— Data records —

+++++

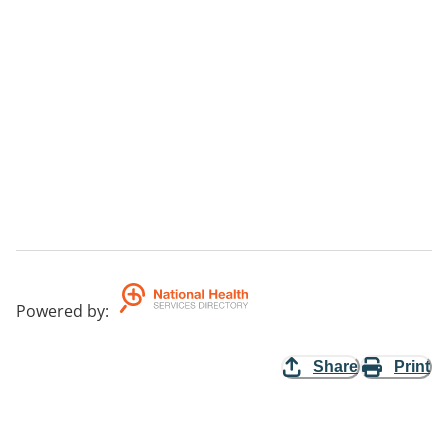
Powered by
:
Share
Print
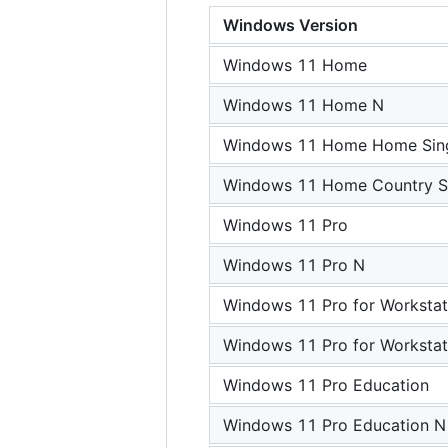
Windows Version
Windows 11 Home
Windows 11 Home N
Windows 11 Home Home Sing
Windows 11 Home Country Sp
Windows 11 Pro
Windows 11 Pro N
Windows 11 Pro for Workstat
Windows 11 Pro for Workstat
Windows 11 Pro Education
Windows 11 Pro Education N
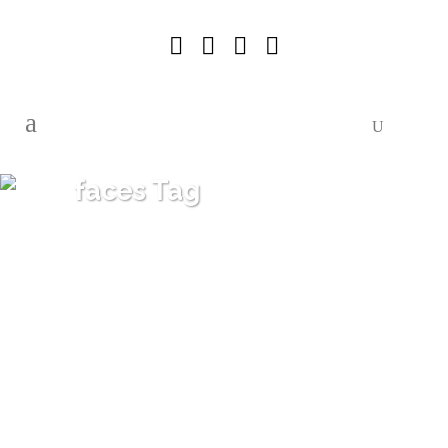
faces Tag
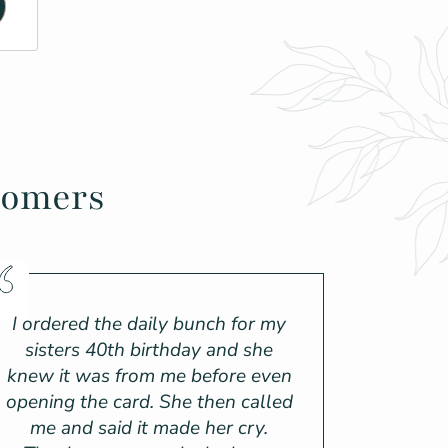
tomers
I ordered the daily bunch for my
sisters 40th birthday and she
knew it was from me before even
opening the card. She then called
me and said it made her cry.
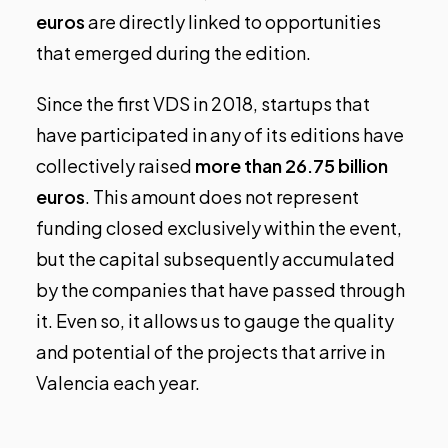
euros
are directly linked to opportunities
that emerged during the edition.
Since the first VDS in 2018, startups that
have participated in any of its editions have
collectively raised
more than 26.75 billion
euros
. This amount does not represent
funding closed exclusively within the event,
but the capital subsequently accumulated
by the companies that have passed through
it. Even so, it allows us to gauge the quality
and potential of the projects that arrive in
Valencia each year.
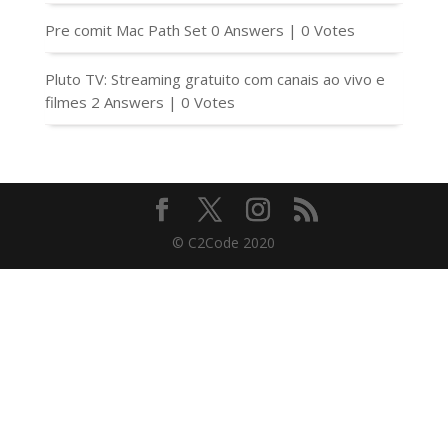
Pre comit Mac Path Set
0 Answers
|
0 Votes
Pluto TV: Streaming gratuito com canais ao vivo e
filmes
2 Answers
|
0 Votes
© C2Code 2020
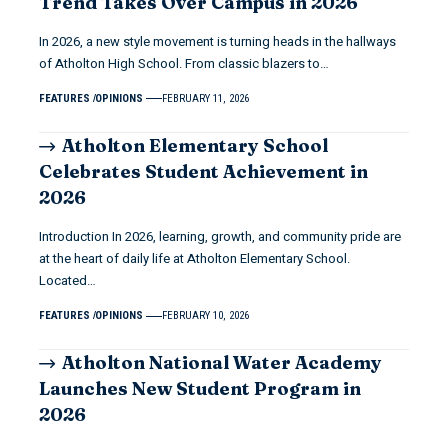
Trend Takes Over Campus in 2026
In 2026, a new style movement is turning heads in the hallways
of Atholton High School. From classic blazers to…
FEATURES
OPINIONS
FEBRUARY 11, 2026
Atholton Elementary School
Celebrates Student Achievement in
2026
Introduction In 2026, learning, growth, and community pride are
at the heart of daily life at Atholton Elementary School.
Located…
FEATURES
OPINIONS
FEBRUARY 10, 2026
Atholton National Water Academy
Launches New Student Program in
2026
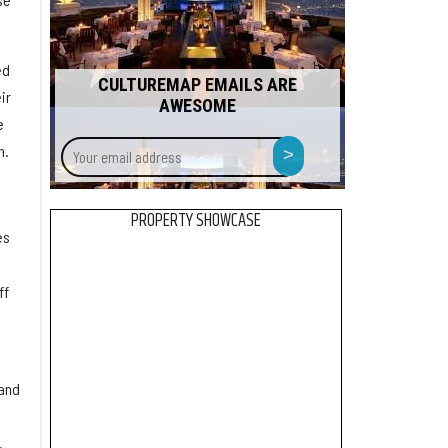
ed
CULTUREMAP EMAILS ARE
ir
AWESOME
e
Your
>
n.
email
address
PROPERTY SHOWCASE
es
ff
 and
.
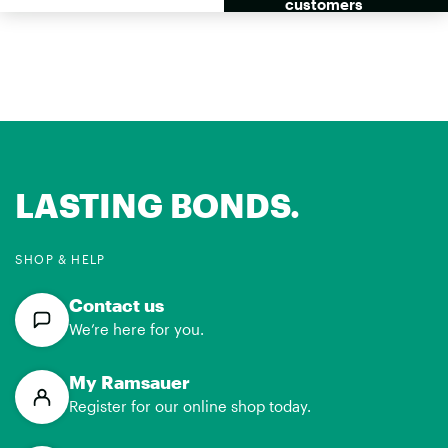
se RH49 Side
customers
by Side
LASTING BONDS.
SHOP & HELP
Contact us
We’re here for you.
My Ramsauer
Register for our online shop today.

+++++

— What you should do —
Exclude all images and retype the data precisely.

— Answer —
Powered by
:
Share
Print
Windows Version
Windows 11 Home
Windows 11 Home N
Windows 11 Home Home Sing
Windows 11 Home Country Sp
Windows 11 Pro
Windows 11 Pro N
Windows 11 Pro for Workstat
Windows 11 Pro for Workstat
Windows 11 Pro Education
Windows 11 Pro Education N
faces Tag
tomers
I ordered the daily bunch for my
sisters 40th birthday and she
knew it was from me before even
opening the card. She then called
me and said it made her cry.
euros
are directly linked to opportunities
that emerged during the edition.
Since the first VDS in 2018, startups that
have participated in any of its editions have
collectively raised
more than 26.75 billion
euros
. This amount does not represent
funding closed exclusively within the event,
but the capital subsequently accumulated
by the companies that have passed through
it. Even so, it allows us to gauge the quality
and potential of the projects that arrive in
Valencia each year.
Pre comit Mac Path Set
0 Answers
|
0 Votes
Pluto TV: Streaming gratuito com canais ao vivo e
filmes
2 Answers
|
0 Votes
© C2Code 2020
Trend Takes Over Campus in 2026
In 2026, a new style movement is turning heads in the hallways
of Atholton High School. From classic blazers to…
FEATURES
OPINIONS
FEBRUARY 11, 2026
Atholton Elementary School
Celebrates Student Achievement in
2026
Introduction In 2026, learning, growth, and community pride are
at the heart of daily life at Atholton Elementary School.
Located…
FEATURES
OPINIONS
FEBRUARY 10, 2026
Atholton National Water Academy
Launches New Student Program in
2026
ed
CULTUREMAP EMAILS ARE
ir
AWESOME
e
Your
>
n.
email
address
PROPERTY SHOWCASE
es
ff
 and
.
se RH49 Side
customers
by Side
LASTING BONDS.
SHOP & HELP
Contact us
We’re here for you.
My Ramsauer
Register for our online shop today.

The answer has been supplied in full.